Task statement >>
Consider the listing below. Extract exactly the lines from the line containing "Notice at collection" to the line containing "Diamond Art Paint", both included.

Task data >>
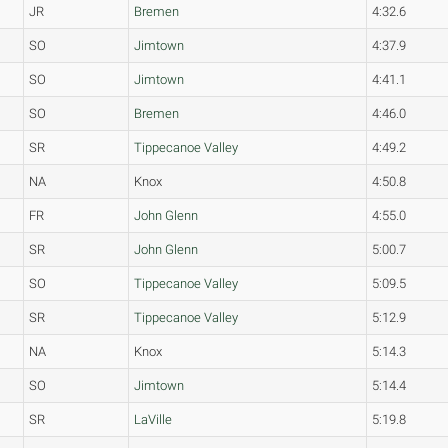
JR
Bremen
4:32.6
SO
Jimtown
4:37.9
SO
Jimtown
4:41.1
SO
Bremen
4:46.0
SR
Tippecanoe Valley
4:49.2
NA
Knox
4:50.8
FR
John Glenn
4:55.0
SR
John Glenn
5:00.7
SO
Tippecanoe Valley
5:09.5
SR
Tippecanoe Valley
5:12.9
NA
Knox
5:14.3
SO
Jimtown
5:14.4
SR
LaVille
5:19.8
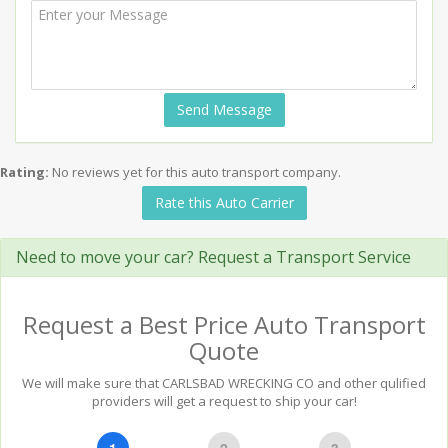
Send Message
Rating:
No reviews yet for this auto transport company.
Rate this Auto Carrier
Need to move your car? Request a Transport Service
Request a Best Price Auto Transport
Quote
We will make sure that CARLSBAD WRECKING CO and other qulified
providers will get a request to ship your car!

* * *

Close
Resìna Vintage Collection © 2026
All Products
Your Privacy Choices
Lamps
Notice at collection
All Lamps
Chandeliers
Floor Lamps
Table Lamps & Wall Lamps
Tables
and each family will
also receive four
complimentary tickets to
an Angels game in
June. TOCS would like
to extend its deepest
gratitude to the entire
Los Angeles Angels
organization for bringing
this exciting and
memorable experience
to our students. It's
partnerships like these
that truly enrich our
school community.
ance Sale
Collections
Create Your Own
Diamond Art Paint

* * *

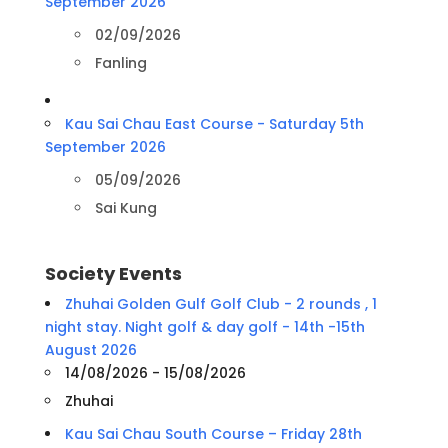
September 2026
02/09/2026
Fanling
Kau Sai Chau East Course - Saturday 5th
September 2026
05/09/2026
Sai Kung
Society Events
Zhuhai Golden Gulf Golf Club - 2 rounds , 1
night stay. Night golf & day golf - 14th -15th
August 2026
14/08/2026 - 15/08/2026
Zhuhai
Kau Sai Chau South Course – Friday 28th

Task answer >>
Notice at collection
All Lamps
Chandeliers
Floor Lamps
Table Lamps & Wall Lamps
Tables
and each family will
also receive four
complimentary tickets to
an Angels game in
June. TOCS would like
to extend its deepest
gratitude to the entire
Los Angeles Angels
organization for bringing
this exciting and
memorable experience
to our students. It's
partnerships like these
that truly enrich our
school community.
ance Sale
Collections
Create Your Own
Diamond Art Paint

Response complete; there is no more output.